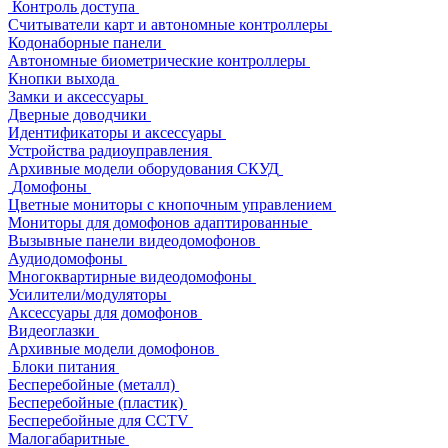
Контроль доступа
Считыватели карт и автономные контроллеры
Кодонаборные панели
Автономные биометрические контроллеры
Кнопки выхода
Замки и аксессуары
Дверные доводчики
Идентификаторы и аксессуары
Устройства радиоуправления
Архивные модели оборудования СКУД
Домофоны
Цветные мониторы с кнопочным управлением
Мониторы для домофонов адаптированные
Вызывные панели видеодомофонов
Аудиодомофоны
Многоквартирные видеодомофоны
Усилители/модуляторы
Аксессуары для домофонов
Видеоглазки
Архивные модели домофонов
Блоки питания
Бесперебойные (металл)
Бесперебойные (пластик)
Бесперебойные для CCTV
Малогабаритные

^^^^^^^^^^^^^^^^

- _WHAT TO DO_:
Write out only those lines that fall between the one containing "Кнопки выхода" and the end of the entries, the first and last included, exactly as they read.

- _WRITTEN ANSWER_:
Кнопки выхода
Замки и аксессуары
Дверные доводчики
Идентификаторы и аксессуары
Устройства радиоуправления
Архивные модели оборудования СКУД
Домофоны
Цветные мониторы с кнопочным управлением
Мониторы для домофонов адаптированные
Вызывные панели видеодомофонов
Аудиодомофоны
Многоквартирные видеодомофоны
Усилители/модуляторы
Аксессуары для домофонов
Видеоглазки
Архивные модели домофонов
Блоки питания
Бесперебойные (металл)
Бесперебойные (пластик)
Бесперебойные для CCTV
Малогабаритные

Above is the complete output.